Mali-G715-Immortalis MC11 r1p2 slower than mali G72 MC24

Hi,

I got new xiaomi 13T pro with Mali-G715-Immortalis MC11 r1p2 and méditek 9200+.

And the speed of my program is 20% less than on my old hauwei honnor play with mali G72 MC24.

I added

#pragma OPENCL EXTENSION cl_khr_priority_hints : enable


And this improved the speed from 140ms to 110 ms but still superior to the 80ms of the hauwei.

Does using CL_Buffer with Mali-G715 could drop the speed.
  • Without knowing what you are doing, it's going to be very hard to provide any specific advice. Have you profiled both platforms with our Streamline profiler? It's free-of-charge as part of Arm Performance Studio.

    Kind regards, 
    Pete

  • thanks for the information. I run streamline but i got this error.

    Could not initialize class com.arm.streamline.jni.elfdwarf.ElfDwarfParser
      java.lang.NoClassDefFoundError: Could not initialize class com.arm.streamline.jni.elfdwarf.ElfDwarfParser
          at com.arm.streamline.analysis.elfdwarf.ElfDwarf.isProcessingNeeded(ElfDwarf.java:102)
          at com.arm.streamline.analysis.session.SessionProcessor.produceReport(SessionProcessor.java:486)
          at com.arm.streamline.capture.apc.APCCapture.lambda$17(APCCapture.java:366)
          at com.arm.streamline.capture.apc.APCCapture.doIfValidCaptureSettings(APCCapture.java:430)
          at com.arm.streamline.capture.apc.APCCapture.analyze(APCCapture.java:339)
          at com.arm.streamline.live.LiveCaptureUiUtils.lambda$1(LiveCaptureUiUtils.java:59)
          at com.arm.streamline.common.utility.Task.run(Task.java:291)
          at java.base/java.util.concurrent.Executors$RunnableAdapter.call(Executors.java:572)
          at java.base/java.util.concurrent.FutureTask.run(FutureTask.java:317)
          at java.base/java.util.concurrent.ScheduledThreadPoolExecutor$ScheduledFutureTask.run(ScheduledThreadPoolExecutor.java:304)
          at java.base/java.util.concurrent.ThreadPoolExecutor.runWorker(ThreadPoolExecutor.java:1144)
          at java.base/java.util.concurrent.ThreadPoolExecutor$Worker.run(ThreadPoolExecutor.java:642)
          at java.base/java.lang.Thread.run(Thread.java:1583)
      Caused by: java.lang.ExceptionInInitializerError: Exception java.lang.AssertionError: Failed to load Streamline JNI lib [in thread "Main thread for report"]
          at com.arm.streamline.jni.elfdwarf.ElfDwarfParser.<clinit>(Unknown Source)
          ... 13 more

    I was not able to execute those command line.

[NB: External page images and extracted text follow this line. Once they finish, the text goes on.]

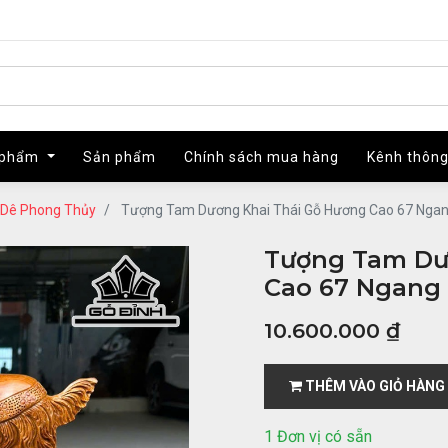
 phẩm
 phẩm
Sản phẩm
Sản phẩm
Chính sách mua hàng
Chính sách mua hàng
Kênh thông
Kênh thông
Dê Phong Thủy
Tượng Tam Dương Khai Thái Gỗ Hương Cao 67 Ngan
Tượng Tam Dư
Cao 67 Ngang 
10.600.000
₫
THÊM VÀO GIỎ HÀNG
1 Đơn vị có sẵn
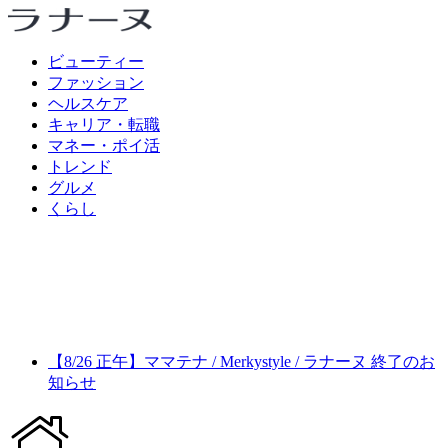
ビューティー
ファッション
ヘルスケア
キャリア・転職
マネー・ポイ活
トレンド
グルメ
くらし
【8/26 正午】ママテナ / Merkystyle / ラナーヌ 終了のお
知らせ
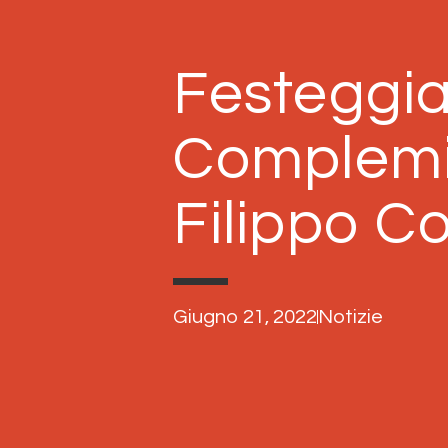
Festeggia 
Complemi
Filippo Co
Giugno 21, 2022
Notizie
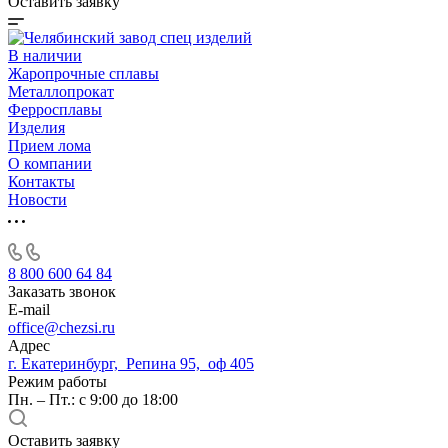
Оставить заявку
В наличии
Жаропрочные сплавы
Металлопрокат
Ферросплавы
Изделия
Прием лома
О компании
Контакты
Новости
8 800 600 64 84
Заказать звонок
E-mail
office@chezsi.ru
Адрес
г. Екатеринбург, Репина 95, оф 405
Режим работы
Пн. – Пт.: с 9:00 до 18:00
Оставить заявку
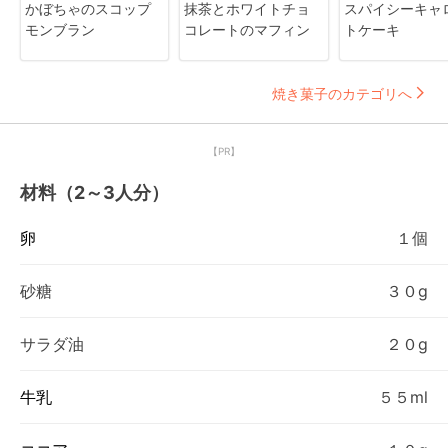
かぼちゃのスコップ
抹茶とホワイトチョ
スパイシーキャ
モンブラン
コレートのマフィン
トケーキ
焼き菓子のカテゴリへ
【PR】
材料（2～3人分）
卵
１個
砂糖
３０g
サラダ油
２０g
牛乳
５５ml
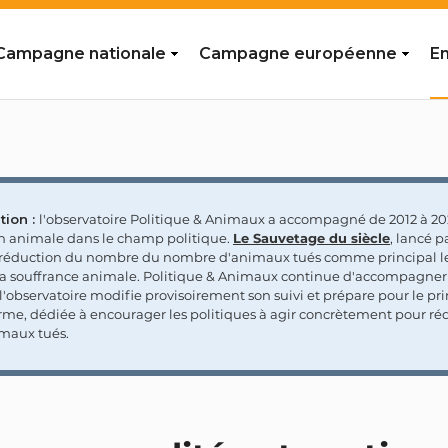
Campagne nationale
Campagne européenne
En
tion :
l'observatoire Politique & Animaux a accompagné de 2012 à 202
on animale dans le champ politique.
Le Sauvetage du siècle
, lancé p
a réduction du nombre du nombre d'animaux tués comme principal le
la souffrance animale. Politique & Animaux continue d'accompagner
'observatoire modifie provisoirement son suivi et prépare pour le p
rme, dédiée à encourager les politiques à agir concrètement pour réd
maux tués.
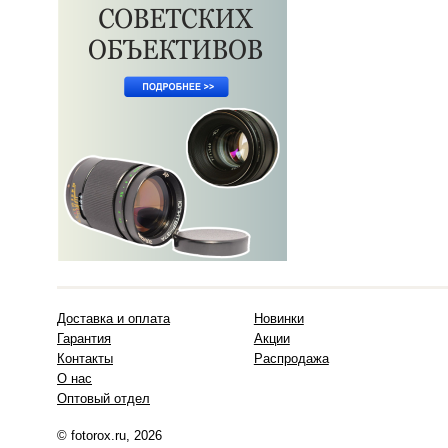
Доставка и оплата
Новинки
Гарантия
Акции
Контакты
Распродажа
О нас
Оптовый отдел
© fotorox.ru, 2026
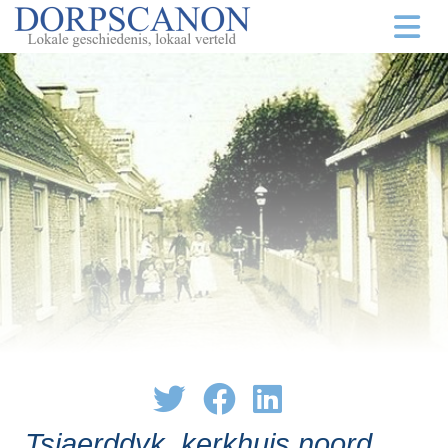
Tsjaerddyk, kerkhuis noord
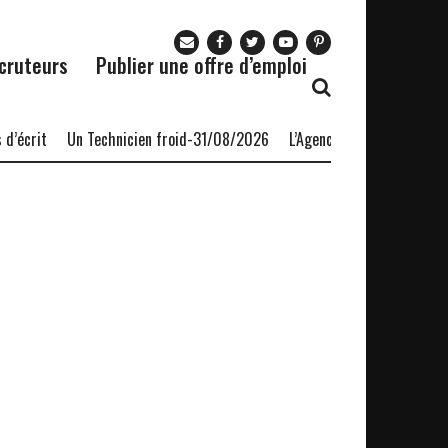
cruteurs
Publier une offre d’emploi
’écrit
Un Technicien froid-31/08/2026
L’Agence nationale pour l’e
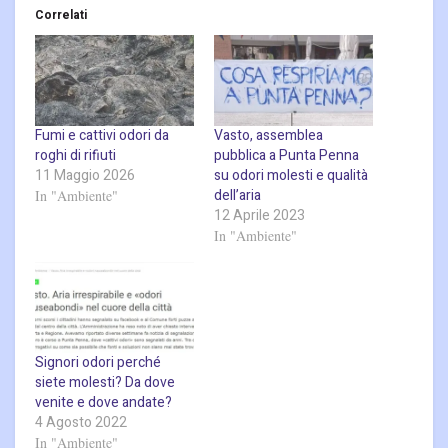
Correlati
Fumi e cattivi odori da
Vasto, assemblea
roghi di rifiuti
pubblica a Punta Penna
11 Maggio 2026
su odori molesti e qualità
dell’aria
In "Ambiente"
12 Aprile 2023
In "Ambiente"
Signori odori perché
siete molesti? Da dove
venite e dove andate?
4 Agosto 2022
In "Ambiente"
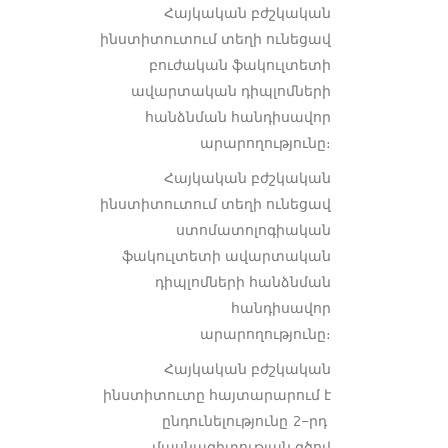
Հայկական բժշկական
ինստիտուտում տեղի ունեցավ
բուժական ֆակուլտետի
ավարտական դիպլոմների
հանձնման հանդիսավոր
արարողությունը։
Հայկական բժշկական
ինստիտուտում տեղի ունեցավ
ստոմատոլոգիական
ֆակուլտետի ավարտական
դիպլոմների հանձնման
հանդիսավոր
արարողությունը։
Հայկական բժշկական
ինստիտուտը հայտարարում է
ընդունելությունը 2-րդ
մասնագիտության գծով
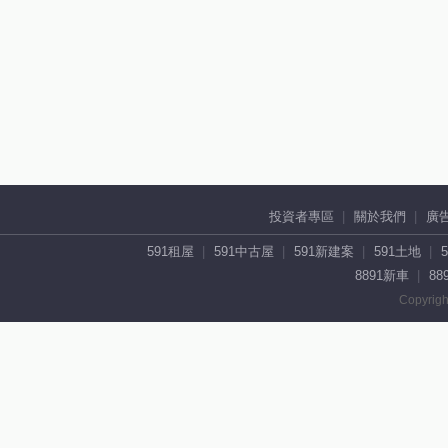
投資者專區
關於我們
廣
591租屋
591中古屋
591新建案
591土地
8891新車
88
Copyrigh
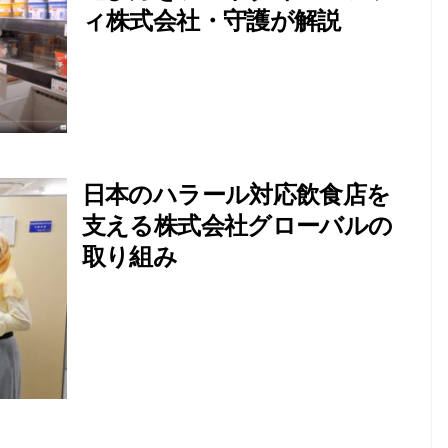
ィ株式会社・守護が解説
日本のハラール対応飲食店を
支える株式会社グローバルの
取り組み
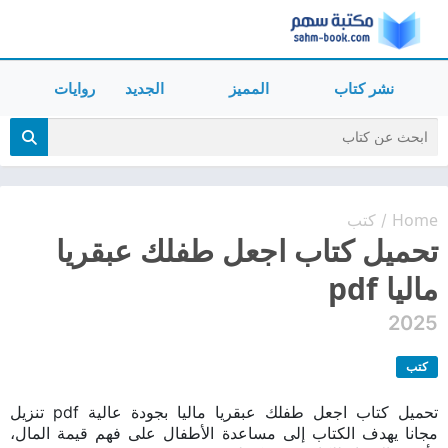
نشر كتاب
المميز
الجديد
روايات
Home
كتب
/
تحميل كتاب اجعل طفلك عبقريا
ماليا pdf
2025
كتب
تحميل كتاب اجعل طفلك عبقريا ماليا بجودة عالية pdf تنزيل
مجانا يهدف الكتاب إلى مساعدة الأطفال على فهم قيمة المال،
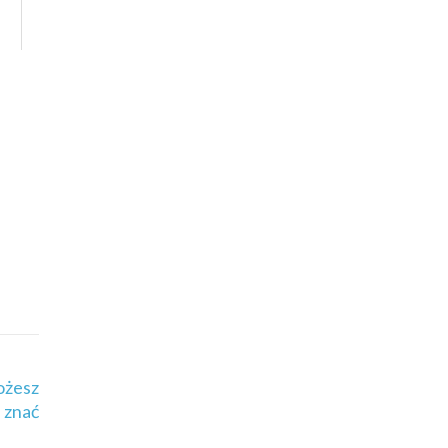
ożesz
 znać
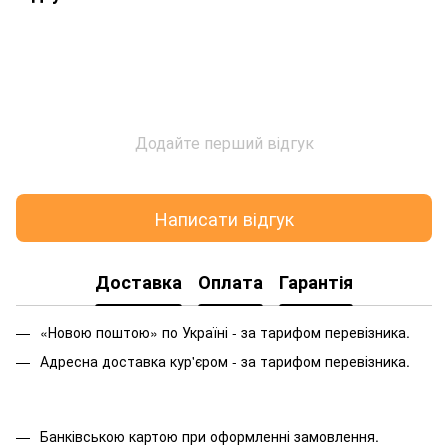
Додайте перший відгук
Написати відгук
Доставка
Оплата
Гарантія
«Новою поштою» по Україні - за тарифом перевізника.
Адресна доставка кур'єром - за тарифом перевізника.
Банківською картою при оформленні замовлення.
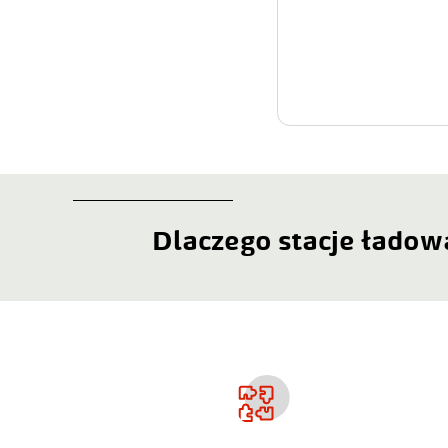
Dlaczego stacje ładow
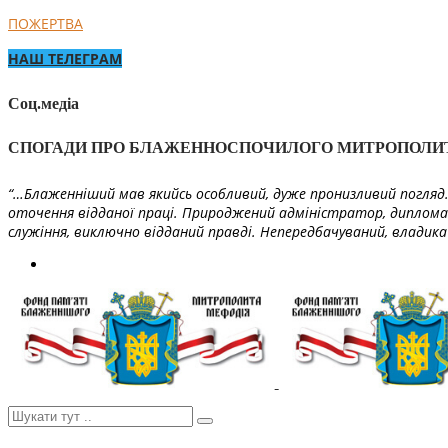
ПОЖЕРТВА
НАШ ТЕЛЕГРАМ
Соц.медіа
СПОГАДИ ПРО БЛАЖЕННОСПОЧИЛОГО МИТРОПОЛИ
“…Блаженніший мав якийсь особливий, дуже пронизливий погляд. 
оточення відданої праці. Природжений адміністратор, диплома
служіння, виключно відданий правді. Непередбачуваний, владика 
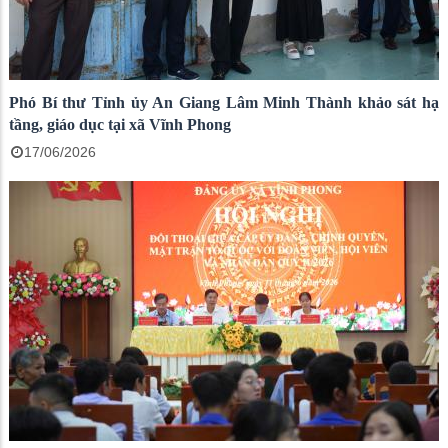
Phó Bí thư Tỉnh ủy An Giang Lâm Minh Thành khảo sát hạ
tầng, giáo dục tại xã Vĩnh Phong
17/06/2026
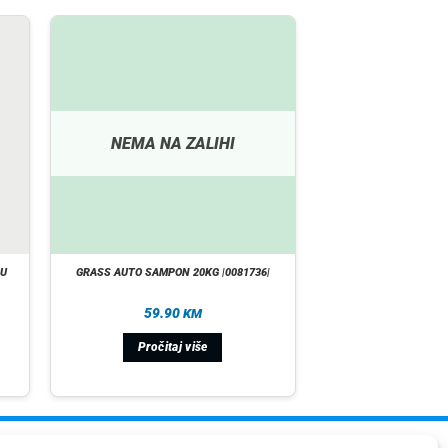
NEMA NA ZALIHI
GU
GRASS AUTO SAMPON 20KG |0081736|
59.90
KM
Pročitaj više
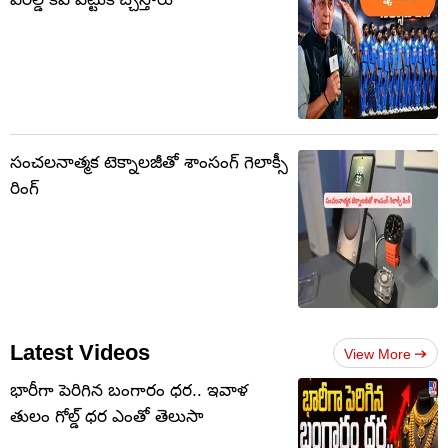
సంచలనాత్మక టెక్నాలజీతో శాంసంగ్ గెలాక్సీ
రింగ్‌
Latest Videos
View More
భారీగా పెరిగిన బంగారం ధర.. ఇవాళ
తులం గోల్డ్‌ ధర ఎంతో తెలుసా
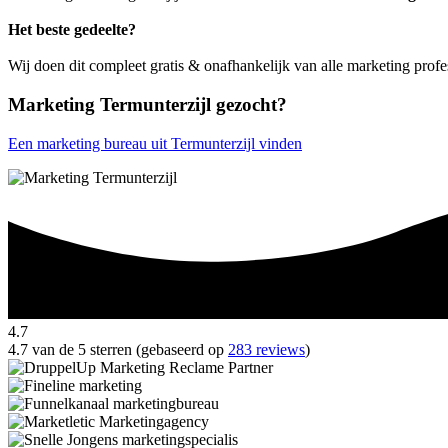
Het beste gedeelte?
Wij doen dit compleet gratis & onafhankelijk van alle marketing profe
Marketing Termunterzijl gezocht?
Een marketing bureau uit Termunterzijl vinden
4.7
4.7 van de 5 sterren (gebaseerd op
283 reviews
)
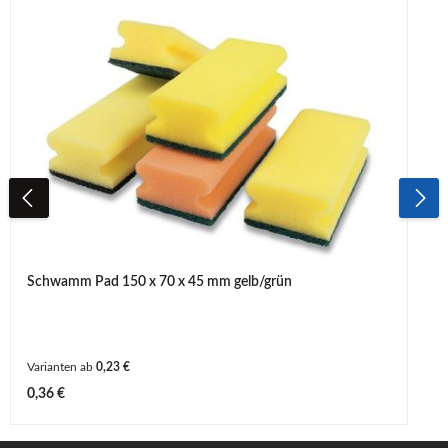
Schwamm Pad 150 x 70 x 45 mm gelb/grün
Varianten ab
0,23 €
Regulärer Preis:
0,36 €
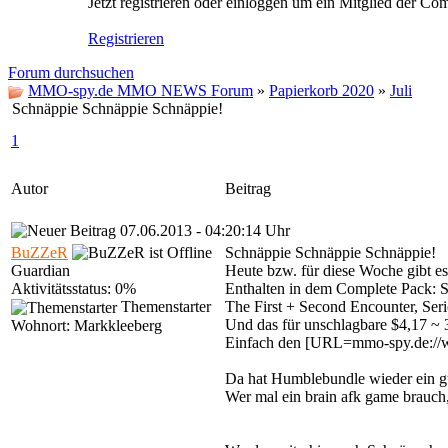
Jetzt registrieren oder einloggen um ein Mitglied der C
Registrieren
Forum durchsuchen
MMO-spy.de MMO NEWS Forum
»
Papierkorb 2020
»
Juli
Schnäppie Schnäppie Schnäppie!
1
Autor
Beitrag
07.06.2013 - 04:20:14 Uhr
BuZZeR
Schnäppie Schnäppie Schnäppie!
Guardian
Heute bzw. für diese Woche gibt e
Aktivitätsstatus: 0%
Enthalten in dem Complete Pack: 
Themenstarter
The First + Second Encounter, Se
Und das für unschlagbare $4,17 ~ 
Wohnort: Markkleeberg
Einfach den [URL=mmo-spy.de://w
Da hat Humblebundle wieder ein gu
Wer mal ein brain afk game brauch, 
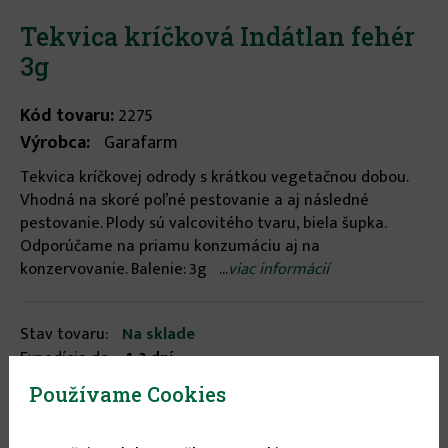
Tekvica kríčková Indátlan fehér
3g
Kód tovaru:
2275
Výrobca:
Garafarm
Tekvica kríčkovej odrody s krátkou vegetačnou dobou.
Vhodná na skoré poľné pestovanie a aj následné
pestovanie. Plody sú valcovitého tvaru, biela šupka.
Odporúčame na priamu konzumáciu aj na
konzervovanie. Balenie: 3g ...
viac informácií
Stav tovaru:
Na sklade
Expedícia do:
1-3 dní
Používame Cookies
0.69 €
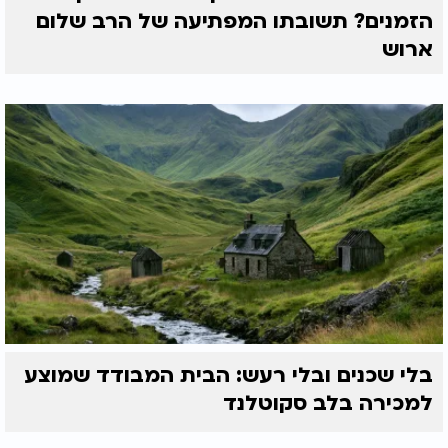
הזמנים? תשובתו המפתיעה של הרב שלום
ארוש
בלי שכנים ובלי רעש: הבית המבודד שמוצע
למכירה בלב סקוטלנד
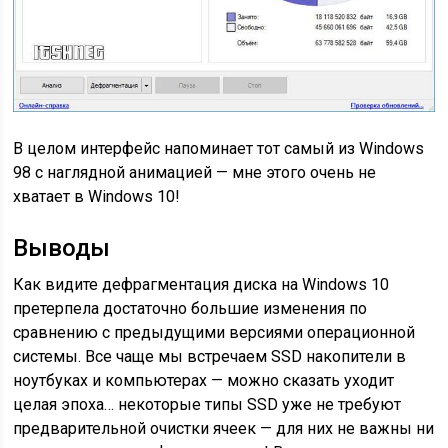
В целом интерфейс напоминает тот самый из Windows
98 с наглядной анимацией — мне этого очень не
хватает в Windows 10!
Выводы
Как видите дефрагментация диска на Windows 10
претерпела достаточно большие изменения по
сравнению с предыдущими версиями операционной
системы. Все чаще мы встречаем SSD накопители в
ноутбуках и компьютерах — можно сказать уходит
целая эпоха… некоторые типы SSD уже не требуют
предварительной очистки ячеек — для них не важны ни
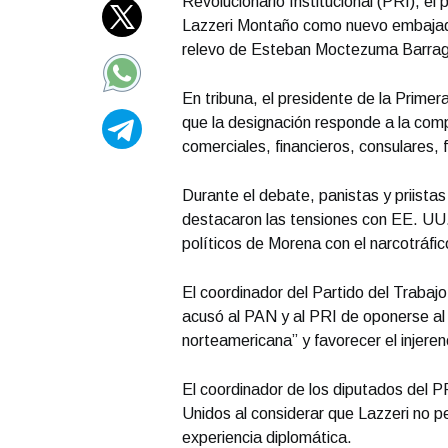
Revolucionario Institucional (PRI), el
Lazzeri Montaño como nuevo embajado
relevo de Esteban Moctezuma Barragá
En tribuna, el presidente de la Prime
que la designación responde a la comp
comerciales, financieros, consulares, 
Durante el debate, panistas y priistas c
destacaron las tensiones con EE. UU. 
políticos de Morena con el narcotráfic
El coordinador del Partido del Traba
acusó al PAN y al PRI de oponerse al
norteamericana” y favorecer el injere
El coordinador de los diputados del 
Unidos al considerar que Lazzeri no p
experiencia diplomática.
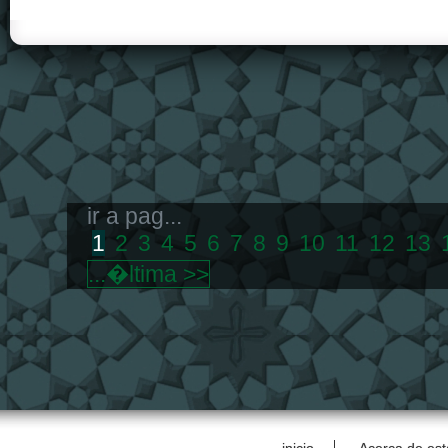
ir a pag...
1
2
3
4
5
6
7
8
9
10
11
12
13
...�ltima >>
inicio
Acerca de est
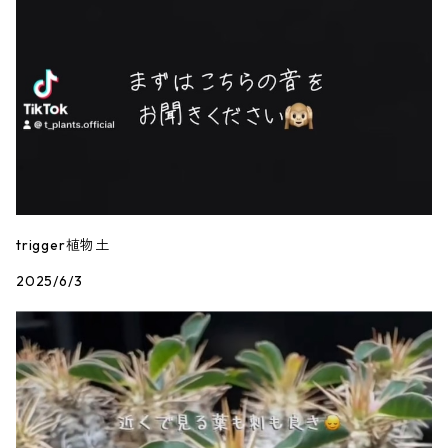
trigger植物土
2025/6/3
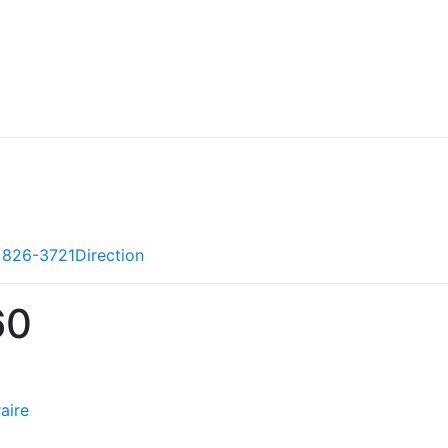
CANIQUE
llent sur le meilleur entretien pour votre voiture. Qu’il s’a
 826-3721
Direction
60
raire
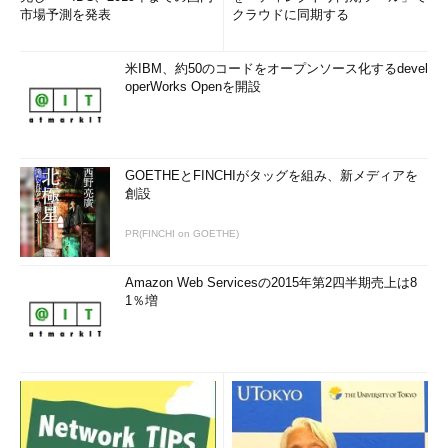
市場予測を発表
クラウドに同期する
米IBM、約50のコードをオープンソース化するdevel
operWorks Openを開設
GOETHEとFINCHIがタッグを組み、新メディアを
創設
PR(FINCHI on GOETHE)
Amazon Web Servicesの2015年第2四半期売上は8
1％増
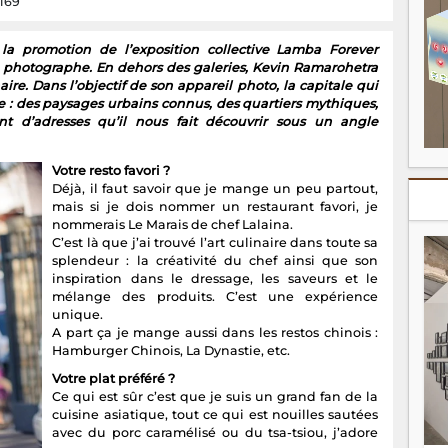
 169
 la promotion de l’exposition collective Lamba Forever
 photographe. En dehors des galeries, Kevin Ramarohetra
ire. Dans l’objectif de son appareil photo, la capitale qui
ve : des paysages urbains connus, des quartiers mythiques,
nt d’adresses qu’il nous fait découvrir sous un angle
Votre resto favori ?
Déjà, il faut savoir que je mange un peu partout,
mais si je dois nommer un restaurant favori, je
nommerais Le Marais de chef Lalaina.
C’est là que j’ai trouvé l’art culinaire dans toute sa
splendeur : la créativité du chef ainsi que son
inspiration dans le dressage, les saveurs et le
mélange des produits. C’est une expérience
unique.
A part ça je mange aussi dans les restos chinois :
Hamburger Chinois, La Dynastie, etc.
Votre plat préféré ?
Ce qui est sûr c’est que je suis un grand fan de la
cuisine asiatique, tout ce qui est nouilles sautées
avec du porc caramélisé ou du tsa-tsiou, j’adore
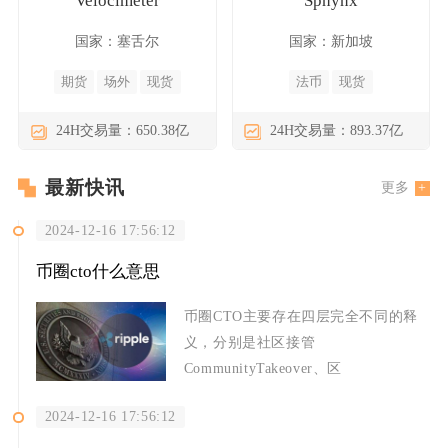
Velocimeter
Sphynx
国家：塞舌尔
国家：新加坡
期货
场外
现货
法币
现货
24H交易量：650.38亿
24H交易量：893.37亿
最新快讯
更多
2024-12-16 17:56:12
币圈cto什么意思
币圈CTO主要存在四层完全不同的释
义，分别是社区接管
CommunityTakeover、区
2024-12-16 17:56:12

    1. Run the following command on the device:
    setprop dalvik.vm.dex2oat-flags --no-strip-symbols
    2. Re-install the APK file
    3. To verify the options for dex2oat are set correctly, run the command:
    getprop dalvik.vm.dex2oat-flags
    4. To check whether DEX files contain .debug_* sections, you can use the GNU tools readelf
    command, for example:
    readelf -S .../images/*.dex

  • the problem of NoClassDefFoundErro is because i use windows7.

    But i could see the graphics. And xiaomi only use 4 core using OpenCL and all the core using only OpenGL.

    That could be the problem ?

  • If you are only seeing 4 cores used for OpenCL that could certainly explain it. 

    This sounds like a customization from the OEM outside of our standard driver, so you might be able to find out more on the OEM forums.

    Kind regards, 
    Pete

  • i made a new test and if i use OpenCL and OpenGL in the same APK. xiaomi use only 4 core and the kernel became even slower.

  • It is possible to install your standart driver at the place of the xiaomi driver. Can i do something except buying another phonne for testing.

    And may be that you could what is the best phonne to run OpenCL. ;))

  • It is definitly not a problem of OEM. It is a problem with android toolchain and nkd version. It is the mess.

  • Hi,

    I managed to compile android APK in 64bit under the xiaomi 13T pro and all the core are running with OpenCL. I can get good performance nearly the same as the hauwei honnor play.

    But honnor play is still more stable in time processing. The xiaomi is very fluctuing from 35 ms to 80 ms from one frame to another.

  • OpenCL support definitely varies from OEM to OEM, and over time as well, which can be frustrating.

    Unfortunately we can't provide a driver, we deliver to our partners who adapt the driver code to put it on their phones, so it has to come from them.

    Xiaomi forums are in theory at https://c.mi.com/global/ but I can't get to it (from UK). However, there's an unofficial EU forum that apparently works with Xiaomi at https://xiaomi.eu/community/ - I've not used it to see what the quality of support is, but it seems active at any rate.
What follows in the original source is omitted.